How to create a SingleMetricCheck
Creating a SingleMetricCheck for maximum flexibility
You can create a SingleMetricCheck
as follows:
import com.github.timgent.dataflare.checks.metrics._
import com.github.timgent.dataflare.checks.{CheckStatus, RawCheckResult}
import com.github.timgent.dataflare.metrics.MetricDescriptor.SizeMetric
import com.github.timgent.dataflare.metrics.MetricValue.LongMetric
val mySizeCheck = SingleMetricCheck[LongMetric](SizeMetric(), "sizeMetric"){ size =>
if (size > 0) RawCheckResult(CheckStatus.Success, "Success!") else RawCheckResult(CheckStatus.Error, "No data!")
}
When you create a SingleMetricCheck
from scratch you have complete control over how the check is done and what
result is returned. You can choose from any of the available metrics and write a function that takes that metric value
and returns a RawCheckResult
.
Helpers for creating SingleMetricChecks
If you would like to cut down on the verbosity then there are number of helpers you can use. For example the above could be written:
import com.github.timgent.dataflare.checks.metrics._
import com.github.timgent.dataflare.thresholds.AbsoluteThreshold
SingleMetricCheck.sizeCheck(AbsoluteThreshold(Some(1L), None))
An AbsoluteThreshold
is a convenience for setting a range of acceptable values. In the case of the above the size of
the dataset must be greater than or equal to 1, with no upper limit on the value.

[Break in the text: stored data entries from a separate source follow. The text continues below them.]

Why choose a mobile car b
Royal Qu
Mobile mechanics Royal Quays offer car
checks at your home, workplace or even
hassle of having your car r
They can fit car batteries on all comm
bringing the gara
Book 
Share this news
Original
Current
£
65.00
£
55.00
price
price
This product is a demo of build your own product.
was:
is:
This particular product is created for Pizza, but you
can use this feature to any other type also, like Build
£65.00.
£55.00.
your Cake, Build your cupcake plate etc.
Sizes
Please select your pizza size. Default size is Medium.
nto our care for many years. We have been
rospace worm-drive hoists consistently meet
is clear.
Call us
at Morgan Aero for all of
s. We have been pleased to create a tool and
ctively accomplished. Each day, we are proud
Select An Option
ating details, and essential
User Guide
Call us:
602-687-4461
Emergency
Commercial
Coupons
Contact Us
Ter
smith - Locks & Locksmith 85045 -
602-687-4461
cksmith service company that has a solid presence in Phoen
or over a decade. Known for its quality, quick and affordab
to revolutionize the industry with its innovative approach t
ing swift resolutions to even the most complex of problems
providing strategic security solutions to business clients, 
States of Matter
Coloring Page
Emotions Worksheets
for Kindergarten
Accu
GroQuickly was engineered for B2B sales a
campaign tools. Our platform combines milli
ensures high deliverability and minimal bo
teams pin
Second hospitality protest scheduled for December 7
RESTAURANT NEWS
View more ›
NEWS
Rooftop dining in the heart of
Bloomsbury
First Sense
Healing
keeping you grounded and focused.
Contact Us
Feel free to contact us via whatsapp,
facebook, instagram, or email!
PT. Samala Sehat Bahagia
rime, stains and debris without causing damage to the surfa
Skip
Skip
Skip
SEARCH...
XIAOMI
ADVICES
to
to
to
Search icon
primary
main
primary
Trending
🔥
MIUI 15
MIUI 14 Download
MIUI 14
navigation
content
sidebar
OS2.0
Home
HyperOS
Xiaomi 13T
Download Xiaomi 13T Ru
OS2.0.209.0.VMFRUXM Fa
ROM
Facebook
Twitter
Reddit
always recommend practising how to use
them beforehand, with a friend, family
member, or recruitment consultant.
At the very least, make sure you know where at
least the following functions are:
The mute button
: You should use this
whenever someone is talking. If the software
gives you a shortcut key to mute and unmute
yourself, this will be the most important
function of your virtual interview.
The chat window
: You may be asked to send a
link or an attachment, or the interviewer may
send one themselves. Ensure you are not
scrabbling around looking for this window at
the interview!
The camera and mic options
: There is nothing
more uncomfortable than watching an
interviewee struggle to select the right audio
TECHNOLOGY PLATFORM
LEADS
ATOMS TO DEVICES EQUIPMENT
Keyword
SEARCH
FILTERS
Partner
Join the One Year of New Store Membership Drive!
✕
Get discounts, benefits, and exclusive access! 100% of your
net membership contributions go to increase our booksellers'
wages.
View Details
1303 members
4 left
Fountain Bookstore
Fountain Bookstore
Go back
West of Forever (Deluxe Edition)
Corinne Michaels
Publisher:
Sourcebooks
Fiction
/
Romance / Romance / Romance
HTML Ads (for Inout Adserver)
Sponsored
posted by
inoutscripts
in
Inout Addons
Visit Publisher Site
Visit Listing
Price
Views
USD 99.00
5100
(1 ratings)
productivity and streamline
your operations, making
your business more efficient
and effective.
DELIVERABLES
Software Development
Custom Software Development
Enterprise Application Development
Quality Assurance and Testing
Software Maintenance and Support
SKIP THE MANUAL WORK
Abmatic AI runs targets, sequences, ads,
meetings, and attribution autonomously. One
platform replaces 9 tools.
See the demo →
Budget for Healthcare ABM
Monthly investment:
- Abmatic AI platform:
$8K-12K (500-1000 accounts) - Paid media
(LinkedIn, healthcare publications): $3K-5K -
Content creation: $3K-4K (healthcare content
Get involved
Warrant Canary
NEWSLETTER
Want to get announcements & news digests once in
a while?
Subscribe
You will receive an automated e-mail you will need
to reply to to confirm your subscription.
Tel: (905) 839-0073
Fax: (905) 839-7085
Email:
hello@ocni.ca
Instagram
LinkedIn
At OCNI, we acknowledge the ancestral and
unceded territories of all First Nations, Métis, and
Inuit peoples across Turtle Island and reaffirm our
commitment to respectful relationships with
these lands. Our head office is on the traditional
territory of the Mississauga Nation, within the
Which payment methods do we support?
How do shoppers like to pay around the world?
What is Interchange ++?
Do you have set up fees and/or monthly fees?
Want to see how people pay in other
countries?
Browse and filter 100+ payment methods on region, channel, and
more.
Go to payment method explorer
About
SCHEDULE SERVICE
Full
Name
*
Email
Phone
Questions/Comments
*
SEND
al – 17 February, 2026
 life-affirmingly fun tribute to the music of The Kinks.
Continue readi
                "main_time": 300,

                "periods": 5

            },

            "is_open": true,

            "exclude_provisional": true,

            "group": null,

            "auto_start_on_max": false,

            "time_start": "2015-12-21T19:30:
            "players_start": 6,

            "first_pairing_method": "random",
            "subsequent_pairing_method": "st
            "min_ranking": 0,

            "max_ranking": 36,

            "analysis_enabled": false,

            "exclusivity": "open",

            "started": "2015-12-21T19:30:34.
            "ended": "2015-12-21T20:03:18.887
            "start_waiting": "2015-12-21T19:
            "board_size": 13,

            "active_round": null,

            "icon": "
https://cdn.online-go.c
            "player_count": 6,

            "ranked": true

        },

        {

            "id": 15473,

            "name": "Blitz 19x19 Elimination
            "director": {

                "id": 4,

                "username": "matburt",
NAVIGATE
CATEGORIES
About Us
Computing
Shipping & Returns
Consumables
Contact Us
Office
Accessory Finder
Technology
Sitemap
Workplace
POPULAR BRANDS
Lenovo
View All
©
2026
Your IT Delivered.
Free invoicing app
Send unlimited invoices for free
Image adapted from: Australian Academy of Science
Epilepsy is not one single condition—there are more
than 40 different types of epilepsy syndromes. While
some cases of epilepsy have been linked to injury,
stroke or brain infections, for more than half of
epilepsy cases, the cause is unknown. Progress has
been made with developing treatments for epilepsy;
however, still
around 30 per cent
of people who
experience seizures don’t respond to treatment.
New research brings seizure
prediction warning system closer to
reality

Other available helpers include:
- sizeCheck
- complianceCheck
- distinctValuesCheck
- distinctnessCheck
- thresholdBasedCheck
- sumValuesCheck
- minValueCheck
- maxValueCheck
Please check the API docs for the full range of options!
Putting it all together
import org.apache.spark.sql.DataFrame
import com.github.timgent.dataflare.checkssuite._
import com.github.timgent.dataflare.checks.metrics._
import com.github.timgent.dataflare.thresholds.AbsoluteThreshold
val myDs: DataFrame = ???
val myDescribedDs: DescribedDs = DescribedDs(myDs, "myDs")
val mySizeCheck = SingleMetricCheck.sizeCheck(AbsoluteThreshold(Some(1L), None))
val checksSuite = ChecksSuite(
"someChecksSuite",
singleDsChecks = Map(
myDescribedDs -> Seq(mySizeCheck)
)
)